RikSaunderson
RikSaunderson

Reputation: 3765

C++: Convert occurrences of hexadecimal ascii values in a string to normal chars

I have a std::string which contains letters and numbers as normal, but all punctuation (e.g. brackets, square brackets, commas and colons) are in their ASCII representation (e.g. %28, %29, %2C and %3A).
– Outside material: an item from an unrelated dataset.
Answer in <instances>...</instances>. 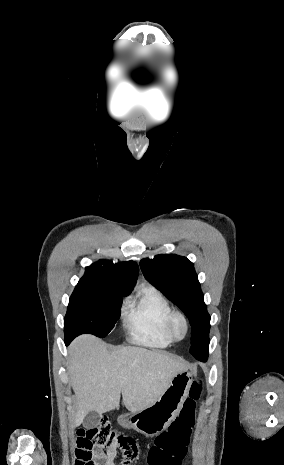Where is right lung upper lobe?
I'll return each instance as SVG.
<instances>
[{"mask_svg":"<svg viewBox=\"0 0 284 465\" xmlns=\"http://www.w3.org/2000/svg\"><path fill=\"white\" fill-rule=\"evenodd\" d=\"M139 268L133 261L113 264L109 260H99L86 267L78 284L94 285L128 295L137 280Z\"/></svg>","mask_w":284,"mask_h":465,"instance_id":"right-lung-upper-lobe-1","label":"right lung upper lobe"}]
</instances>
What would be the fastest way to parse my string, leave 'normal' characters alone and convert hexadecimal values to their ASCII representations?

Upvotes: 1

Views: 711

Answers (3)

Kerrek SB
Kerrek SB

Reputation: 477010

Here's an in-place version:

void unescape(std::string & s)
{
    for (std::size_t r = 0, w = 0; r != s.size(); )
    {
        char digit;

        if (s[r] != '%')
        {
            ++r;
            ++w;
        }
        else if (r + 1 < s.size() && s[r + 1] == '%')
        {
            r += 2;
            ++w;
        }
        else if (r + 2 < s.size()) && is_hex(s, r + 1, digit))
        {
            s[w] = digit;
            ++w;
            r += 3;
        }
        else
        {
            // error, throw exception?
        }
    }

    s.erase(s.begin() + r, s.end());
}

bool is_hex(std::string const & s, std::size_t offset, char & result)
{
    unsigned char d1, d2;
    if (hex_digit(s[offset], d1) && hex_digit(s[offset + 1], d2))
    {
        result = d1 * 16 + d2;
        return true;
    }
    return false;
}

bool hex_digit(char c, unsigned char & value)
{
    if (c >= '0' && c <= '9') { value = c - '0'; return true; }

    if (c >= 'a' && c <= 'f') { value = c - 'a' + 10; return true; }

    if (c >= 'A' && c <= 'F') { value = c - 'A' + 10; return true; }

    return false;
}

Upvotes: 0

perreal
perreal

Reputation: 97948

libcurl has the function curl_easy_unescape:

char *curl_easy_unescape( CURL * curl , char * url , 
        int inlength , int * outlength );

This function converts the given URL encoded input string to a "plain string" and returns that in an allocated memory area. All input characters that are URL encoded (%XX where XX is a two-digit hexadecimal number) are converted to their binary versions.

Upvotes: 1

Some programmer dude
Some programmer dude

Reputation: 409166

You could use e.g. the find function to search for the '%' character. If the next two characters are hexadecimal digits then replace the three characters with the actual character. Do all this in a loop while you find '%'.

Instead of doing in-place replacement, you could iterate over the string, appending normal characters to another string, and when you reach a '%' you check that it's a valid URL escape, and append the proper character to the output string.